Fraud rings don't have to fuss with all the mundane details of running a business — the scam is the business.
It's that tidy business model that has enabled a new e-commerce threat group to leave its mark in November with what one researcher calls the largest attack of its kind in the past 20 years.
And they're just getting started.
The particularly prolific Southeast Asian-based e-commerce threat group has been able to build up a sophisticated operation stacked with data science, fraud detection, online payments, and e-commerce expertise that so far has enabled them to rip off an estimated $660 million in stolen laptops, cell phones, computer chips, gaming devices, and more in November, according to a new report from Signifyd researchers.

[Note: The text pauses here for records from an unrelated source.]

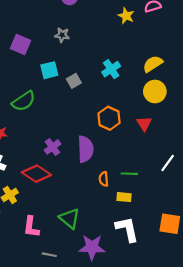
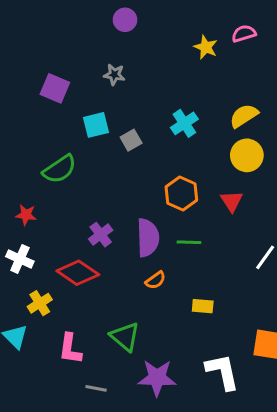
green line: (129, 174) -> (189, 242), moved
orange semicircle: (104, 179) -> (155, 280), moved, turned -120
white L-shape: (127, 229) -> (222, 372), moved

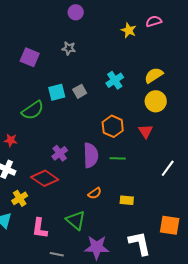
cyan square: (96, 125) -> (57, 92), moved
orange semicircle: (155, 280) -> (95, 193), moved

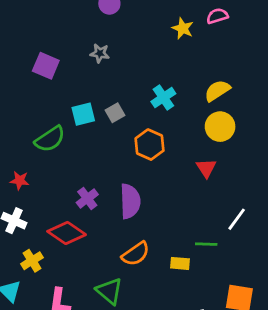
orange hexagon: (113, 126) -> (150, 145), moved
green line: (118, 158) -> (206, 244), moved
orange semicircle: (95, 193) -> (136, 254), size x1.5

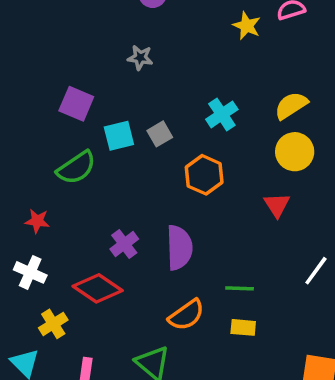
purple square: (46, 66) -> (76, 104), moved
green line: (206, 244) -> (240, 288), moved

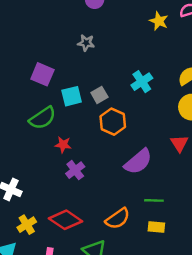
orange hexagon: (204, 175) -> (113, 122), moved
red star: (37, 221) -> (63, 145), moved
purple semicircle: (179, 248) -> (138, 162), moved, turned 52
red diamond: (98, 288) -> (65, 220), moved

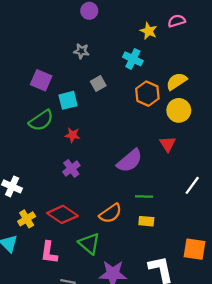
cyan cross: (142, 82) -> (133, 59), moved, turned -30
gray square: (99, 95) -> (98, 84), moved
orange hexagon: (113, 122) -> (147, 94), moved
red star: (63, 145) -> (72, 135), moved

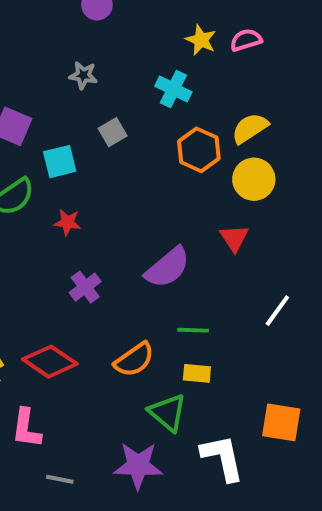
pink semicircle: (177, 21) -> (246, 40), moved
purple cross: (71, 169) -> (85, 287), moved
green triangle: (89, 244) -> (168, 413), moved

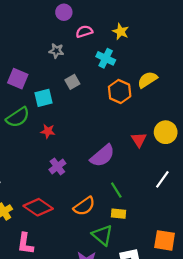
pink semicircle: (246, 40) -> (84, 32), moved
yellow circle: (254, 179) -> (166, 132), moved
green line: (193, 330) -> (116, 190), turned 56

The threat actors use stolen credentials and account takeover to place orders from unsuspecting consumers' accounts, often using stored payment methods. Then, they re-ship them to Asia for repackaging and resale at a premium. According to a tandem report earlier this month on the ring, the group uses mules to do the dirty work of reshipment, often under duress.
"Additionally, if the MSHT (Modern Slavery & Human Trafficking) connections that have appeared can be confirmed, this fraud ring also manipulates people to coerce them to become part of the attack," according to that analysis, from Chargelytics Consulting.

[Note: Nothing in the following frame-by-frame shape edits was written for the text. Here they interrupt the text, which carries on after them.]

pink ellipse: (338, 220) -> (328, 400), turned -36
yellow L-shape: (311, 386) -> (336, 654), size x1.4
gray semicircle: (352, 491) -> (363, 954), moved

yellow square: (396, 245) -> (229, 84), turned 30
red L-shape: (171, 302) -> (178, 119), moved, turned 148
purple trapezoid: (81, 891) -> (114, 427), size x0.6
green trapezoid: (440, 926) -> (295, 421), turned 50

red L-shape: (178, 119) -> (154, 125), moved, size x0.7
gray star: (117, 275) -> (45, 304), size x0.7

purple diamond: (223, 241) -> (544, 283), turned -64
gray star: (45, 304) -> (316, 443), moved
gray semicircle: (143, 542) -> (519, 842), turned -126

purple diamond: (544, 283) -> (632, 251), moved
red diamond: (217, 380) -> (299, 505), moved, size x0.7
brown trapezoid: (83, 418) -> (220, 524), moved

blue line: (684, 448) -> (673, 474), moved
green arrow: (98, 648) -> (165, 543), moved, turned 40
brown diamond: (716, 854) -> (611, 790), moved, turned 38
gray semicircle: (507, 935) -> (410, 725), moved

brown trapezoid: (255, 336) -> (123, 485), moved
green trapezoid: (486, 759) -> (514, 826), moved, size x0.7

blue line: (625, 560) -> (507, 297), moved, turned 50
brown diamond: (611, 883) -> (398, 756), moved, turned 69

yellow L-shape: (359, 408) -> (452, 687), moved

In all, the group targeted a massive $3.3 billion worth of e-commerce merchandise during November, the busiest shopping month of the year, according Signifyd's team, which has been following the group's illicit activities for more than a year.
Holiday Season Scam 'War'
"What was unique about this fraud ring was that they revved up really quickly. They're fast and strong," said Ping Li, Signifyd vice president of risk and chargeback operations at Signifyd, in its report this week. "They probably had been preparing for it for a long time, and then they launched a war just before our holiday season."
Li, who has studied how to stop e-commerce fraud for two decades, ranks this attack as the most dangerous she's ever seen, because of its ability to attempt large numbers of fraudulent transactions per minute, which in one case Signifyd analysts observed kept up for a full day.
"Normally, when we see an attack on one merchant, the attack has its own characteristics. And then you see a very different kind of attack on another merchant," Li said. "But this one is just universal. It's everywhere. This is the first time I have seen an attack of this size and scale in our network."
The scammers are also apparently not concerned about being caught. "They kind of leave their signature," Li said. "They are not really trying to hide. It's like, 'Catch me if you can.'"
Excellence in E-Commerce Fraud
Besides the operation being stacked with technology know-how, Michael Pezely, Signifyd's director of risk intelligence, tells Dark Reading that the e-commerce threat group has sheer speed and volume of scam transactions on its side.
"E-commerce orders — particularly at the enterprise level — arrive at dizzying speed," Pezely says. "Signifyd, for instance, processed as much as $42 million an hour in orders during Cyber Week. It would be virtually impossible for a human team to review that volume of orders for signs of fraud."
Pezely added that merchants are on the lookout for goods being shipped to a foreign country, but this group of scammers places orders that appear to originate from the US and ship to US addresses.
"Furthermore, if a merchant is relying on only its own transaction data, there likely will be a lag between the time a fraud attack begins and when it is recognized," Pezely explains. "Without having the benefit of seeing millions of transactions across thousands of merchants, a novel fraud attack might not be in plain sight for some time."
Automation Is Part of the Answer
His recommendation to e-commerce security teams is that they need to rely on a combination of automation and machine learning informed by patterns across the broader online retail sector.
"And so, automation is part of the answer — in particular, machine learning solutions that are able to recognize patterns and associate them with known bad actors and bad events, while constantly improving their performance to suppress new attacks," Pezely explains.
He adds, "To be effective, teams also need to rely on large networks of many merchants, which provide the transaction intelligence that allows machine learning models to identify attack patterns at one merchant and adjust protection across the network to avoid losses among other merchants on the network."
Once the models are created, it's up to human expertise to put the data together and create a plan for cyber-defense.
Merchants would do well to get ahead of the threat, given the billions of dollars in goods already in the crosshairs of this lone e-commerce fraud ring, Pezely advises.
"Given that a fraud ring's cost of inventory is zero, there is plenty of room to plot future endeavors," he says.